## DATASET CONTENT
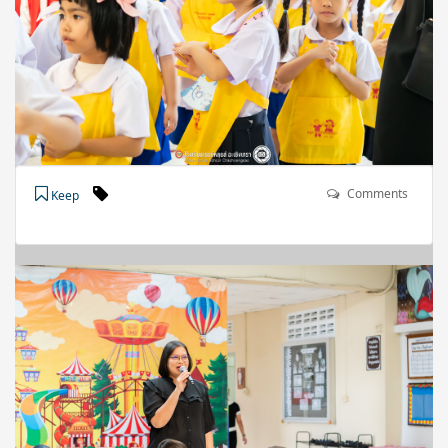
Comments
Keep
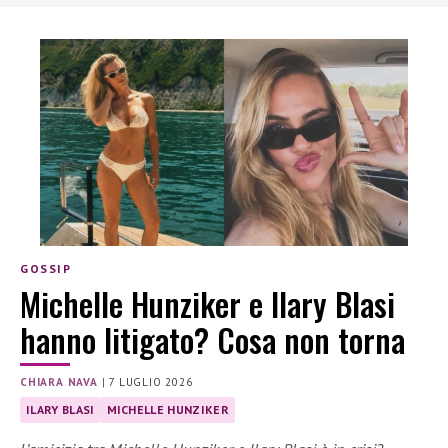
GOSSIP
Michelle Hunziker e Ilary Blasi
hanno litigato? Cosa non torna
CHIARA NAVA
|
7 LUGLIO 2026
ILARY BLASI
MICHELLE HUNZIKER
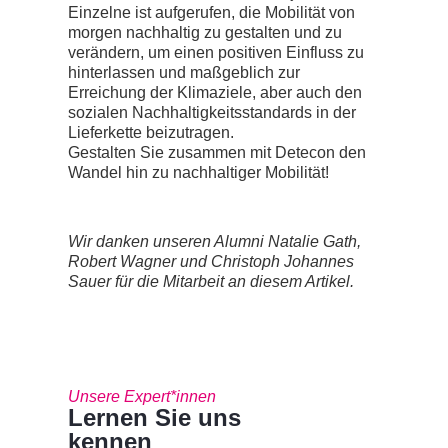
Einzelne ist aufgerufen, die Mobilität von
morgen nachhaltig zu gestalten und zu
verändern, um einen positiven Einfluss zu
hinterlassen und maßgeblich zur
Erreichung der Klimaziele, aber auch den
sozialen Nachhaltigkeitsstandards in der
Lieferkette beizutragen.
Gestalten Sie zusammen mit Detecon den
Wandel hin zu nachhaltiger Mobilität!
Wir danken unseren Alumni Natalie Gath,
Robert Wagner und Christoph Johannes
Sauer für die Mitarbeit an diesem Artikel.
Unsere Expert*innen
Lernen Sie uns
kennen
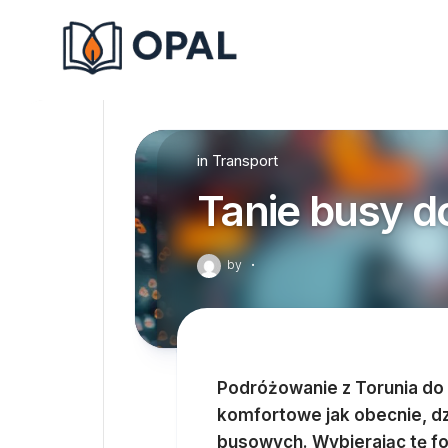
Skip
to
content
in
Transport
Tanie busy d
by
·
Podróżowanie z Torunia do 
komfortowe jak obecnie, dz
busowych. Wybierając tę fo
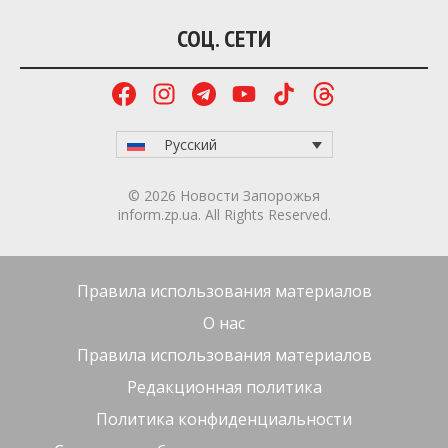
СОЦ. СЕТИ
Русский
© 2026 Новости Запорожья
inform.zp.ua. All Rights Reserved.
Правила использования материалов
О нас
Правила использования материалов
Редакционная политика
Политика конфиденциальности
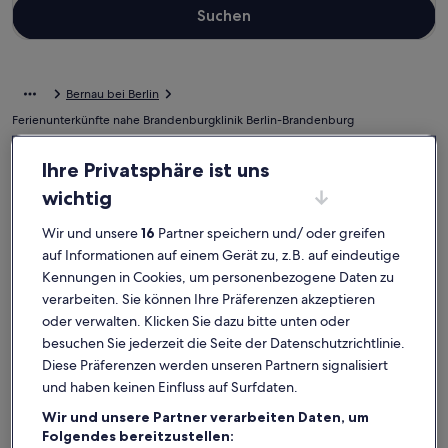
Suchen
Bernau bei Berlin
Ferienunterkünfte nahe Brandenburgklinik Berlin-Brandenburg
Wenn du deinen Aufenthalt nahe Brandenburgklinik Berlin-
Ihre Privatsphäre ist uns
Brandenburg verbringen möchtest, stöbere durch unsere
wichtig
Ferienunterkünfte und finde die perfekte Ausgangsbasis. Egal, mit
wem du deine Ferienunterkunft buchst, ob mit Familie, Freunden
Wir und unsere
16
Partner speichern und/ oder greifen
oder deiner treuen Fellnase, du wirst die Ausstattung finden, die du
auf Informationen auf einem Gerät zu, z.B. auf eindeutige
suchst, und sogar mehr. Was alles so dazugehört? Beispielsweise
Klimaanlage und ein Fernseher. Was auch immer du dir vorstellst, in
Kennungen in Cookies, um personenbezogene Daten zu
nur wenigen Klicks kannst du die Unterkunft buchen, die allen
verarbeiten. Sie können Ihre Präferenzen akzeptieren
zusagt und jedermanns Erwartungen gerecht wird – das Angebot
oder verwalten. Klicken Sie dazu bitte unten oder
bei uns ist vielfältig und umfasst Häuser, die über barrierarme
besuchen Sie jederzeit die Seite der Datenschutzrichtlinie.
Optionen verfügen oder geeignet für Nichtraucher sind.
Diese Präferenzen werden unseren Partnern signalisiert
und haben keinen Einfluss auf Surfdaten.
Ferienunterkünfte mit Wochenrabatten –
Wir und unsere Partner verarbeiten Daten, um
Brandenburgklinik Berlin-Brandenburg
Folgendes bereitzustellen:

## PROBLEM DETAILS
Note how many lines above hold "Einfluss" and give that figure alone.

## COMPLETED EXERCISE
2